To aid the search for better therapeutics for autoimmune and inflammatory diseases, a 2014 NIH-sponsored effort called the Accelerating Medicines Partnership, or AMP, first focused on understanding the cellular and molecular pathways of rheumatoid arthritis and lupus. Under a new program launched in December 2021, an initiative called AMP Autoimmune and Immune-Mediated Diseases, or AMP AIM, has expanded to include psoriatic disease and Sjögren’s syndrome as additional areas of focus.
NYU Langone Health is a lead center in the ambitious effort, which has attracted $58 million overall in public and private funding over five years. The partnership is pairing rheumatologists and dermatologists from NYU Langone and several other academic centers with the NIH, the Food and Drug Administration, pharmaceutical companies, and nonprofit organizations.
Jill P. Buyon, MD, the Sir Deryck and Lady Va Maughan Professor of Rheumatology in the Department of Medicine, will serve as contact principal investigator of the AMP AIM program’s lupus team. Jose U. Scher, MD, the Steere-Abramson Associate Professor of Medicine, will lead the program’s microbiome core and serve as co-principal investigator of a psoriatic disease clinical team, and Peter M. Izmirly, MD, associate professor of medicine, will oversee a clinical site for the Sjögren’s syndrome team.
“As the pace of discovery in the biology, genetics, and environmental regulation of SLE [systemic lupus erythematosus] accelerates, the speed and efficiency of translationally applying that research to clinical care assumes even greater importance.”
Jill P. Buyon, MD
An Acceleration of Discoveries in Lupus Research
NYU Langone’s Division of Rheumatology led one of the lupus disease teams for the earlier AMP program that paved the way for the now-expanded effort. The team’s focus on lupus nephritis, aided by an enrollment of more than 150 patients at NYU Langone who contributed kidney tissue for research, helped establish new protocols for tissue preservation and dissociation.
From resident kidney cells and 21 clusters of immune cells, the team’s single-cell transcriptomic data yielded multiple discoveries. Publications in Nature Immunology, for example, described evidence of local activation of B cells, and progressive stages of monocyte differentiation and tubular type I interferon and fibrotic signatures as predictors of poor responses to treatment.
“As the pace of discovery in the biology, genetics, and environmental regulation of SLE [systemic lupus erythematosus] accelerates, the speed and efficiency of translationally applying that research to clinical care assumes even greater importance,” Dr. Buyon says. “We now have an unprecedented opportunity to harness technological advances to deconstruct and reconstruct the enormity of phenotypic and immunologic heterogeneity in this prototypic autoimmune disease.”
Within the new AMP AIM progam, the group lead by Dr. Byron—the Lupus Omics Cutaneous Kidney Investigation Team (LOCKIT)—is a partnership with Johns Hopkins University, The Ohio State University, and the University of Pennsylvania. The institutions’ well-established patient registries, Dr. Buyon says, will help the team illuminate the molecular underpinnings of early kidney disease and cutanous disease with the hope of bringing new therapies to patients.

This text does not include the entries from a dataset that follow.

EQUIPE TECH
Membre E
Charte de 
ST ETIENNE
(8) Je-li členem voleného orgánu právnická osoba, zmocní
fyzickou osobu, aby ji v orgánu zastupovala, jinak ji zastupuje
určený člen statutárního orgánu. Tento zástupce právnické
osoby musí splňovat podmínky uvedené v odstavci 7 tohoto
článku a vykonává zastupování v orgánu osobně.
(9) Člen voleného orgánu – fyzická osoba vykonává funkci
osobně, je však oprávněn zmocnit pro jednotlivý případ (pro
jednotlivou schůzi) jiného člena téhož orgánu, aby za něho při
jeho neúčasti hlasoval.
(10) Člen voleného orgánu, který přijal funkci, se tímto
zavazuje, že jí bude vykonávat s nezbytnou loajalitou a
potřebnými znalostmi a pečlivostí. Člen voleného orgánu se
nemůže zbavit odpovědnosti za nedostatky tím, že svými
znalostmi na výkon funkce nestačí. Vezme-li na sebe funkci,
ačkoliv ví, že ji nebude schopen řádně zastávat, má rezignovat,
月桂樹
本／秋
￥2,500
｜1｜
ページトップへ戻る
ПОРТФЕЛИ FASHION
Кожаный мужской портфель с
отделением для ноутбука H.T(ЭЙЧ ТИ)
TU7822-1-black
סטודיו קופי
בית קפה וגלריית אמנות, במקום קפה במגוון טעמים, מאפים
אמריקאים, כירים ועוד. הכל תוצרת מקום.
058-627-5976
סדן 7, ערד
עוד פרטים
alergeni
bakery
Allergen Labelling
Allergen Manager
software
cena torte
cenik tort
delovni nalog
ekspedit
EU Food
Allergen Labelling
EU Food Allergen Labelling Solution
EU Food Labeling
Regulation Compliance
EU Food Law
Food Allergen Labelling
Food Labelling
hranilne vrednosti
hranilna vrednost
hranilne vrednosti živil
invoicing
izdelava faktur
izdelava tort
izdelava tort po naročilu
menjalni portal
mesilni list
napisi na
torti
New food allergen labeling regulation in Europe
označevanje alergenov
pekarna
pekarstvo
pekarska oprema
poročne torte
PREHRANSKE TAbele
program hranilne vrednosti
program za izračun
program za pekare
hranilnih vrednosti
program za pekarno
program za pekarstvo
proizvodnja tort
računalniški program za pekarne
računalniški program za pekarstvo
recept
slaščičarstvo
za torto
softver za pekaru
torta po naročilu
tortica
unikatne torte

Probing the Microbiome and Skin for Clues
The AMP AIM program’s microbiome core, or Micro-TeACH (Microbiome Technology and Analytic Center Hub), led by Dr. Scher, will incorporate intestinal, skin, and other tissue-related microbiome features to aid in the pathogenesis reconstruction for various autoimmune and immune mediated diseases.
The hub will help researchers interrogate the gut microbiome and its potential metabolic capacity to modulate anti-rheumatic drugs’ pharmacokinetics and response to therapy. In addition, the tools will enable an integration of the cutaneous and oral microbiome with tissue-derived spatial transcriptomics and single-cell technologies.

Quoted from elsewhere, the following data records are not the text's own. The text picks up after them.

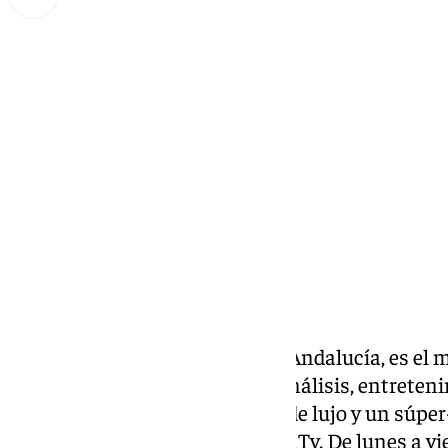
Miguel Alfonso
lunes, 24 marzo 2025, 09:30
Compartir:
Llegó la hora la última hora de Andalucía, es el 
cuatro horas de información, análisis, entreteni
estilo muy personal, invitados de lujo y un súpe
ya son ocho temporadas- de 101Tv. De lunes a vier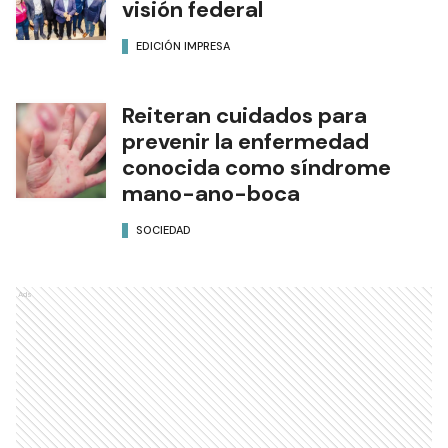
visión federal
EDICIÓN IMPRESA
Reiteran cuidados para
prevenir la enfermedad
conocida como síndrome
mano-ano-boca
SOCIEDAD
Ads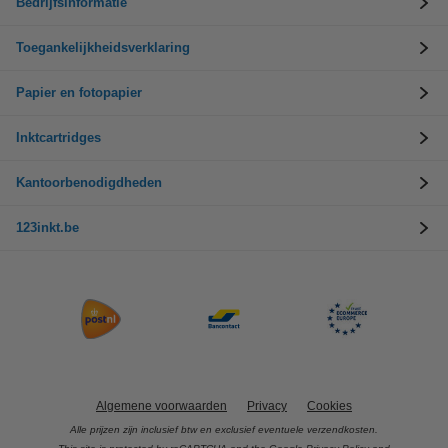
Bedrijfsinformatie
Toegankelijkheidsverklaring
Papier en fotopapier
Inktcartridges
Kantoorbenodigdheden
123inkt.be
Algemene voorwaarden
Privacy
Cookies
Alle prijzen zijn inclusief btw en exclusief eventuele verzendkosten.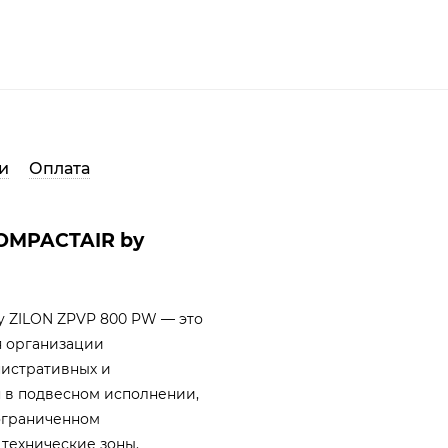
и
Оплата
COMPACTAIR by
y ZILON ZPVP 800 PW — это
я организации
нистративных и
 в подвесном исполнении,
 ограниченном
 технические зоны.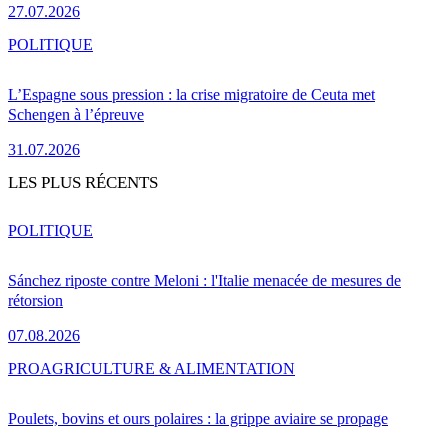
27.07.2026
POLITIQUE
L’Espagne sous pression : la crise migratoire de Ceuta met
Schengen à l’épreuve
31.07.2026
LES PLUS RÉCENTS
POLITIQUE
Sánchez riposte contre Meloni : l'Italie menacée de mesures de
rétorsion
07.08.2026
PRO
AGRICULTURE & ALIMENTATION
Poulets, bovins et ours polaires : la grippe aviaire se propage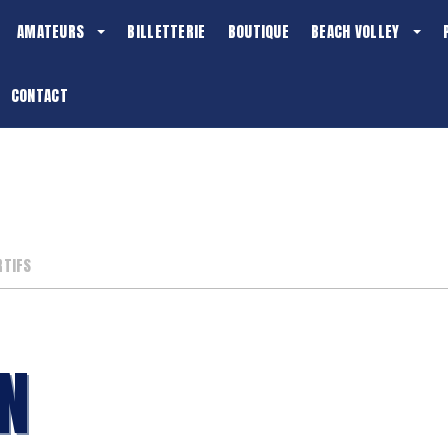
AMATEURS
BILLETTERIE
BOUTIQUE
BEACH VOLLEY
CONTACT
RTIFS
N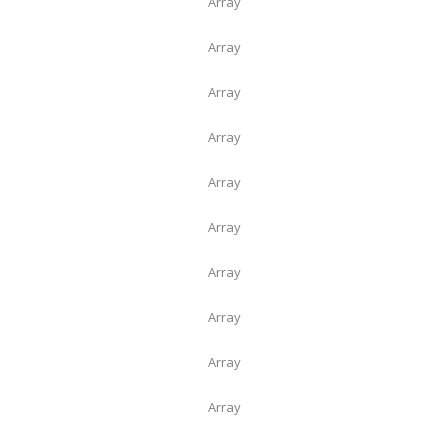
Array
Array
Array
Array
Array
Array
Array
Array
Array
Array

The psoriatic disease team Dr. Scher is also co-leading has been dubbed ELLIPSS, or ELucidating the Landscape of Immunoendotypes in Psoriatic Skin and Synovium. Participants in varying stages of psoriatic disease will undergo biopsies of the skin and joint synovium to better identify the distinct functional or pathobiological mechanisms.
“The skin may have the code for who progresses, why, and how,” Dr. Scher says. “We want to find which cells that reside in the skin are being attracted—the term we use is homing—to the joints and produce and promote inflammation there.”
“What’s in that code may help us adopt a desperately needed precision medicine approach.”
Jose U. Scher, MD
Any patterns and pathways, in turn, could have major implications for therapeutics. “What’s in that code may help us adopt a desperately needed precision medicine approach,” Dr. Scher says.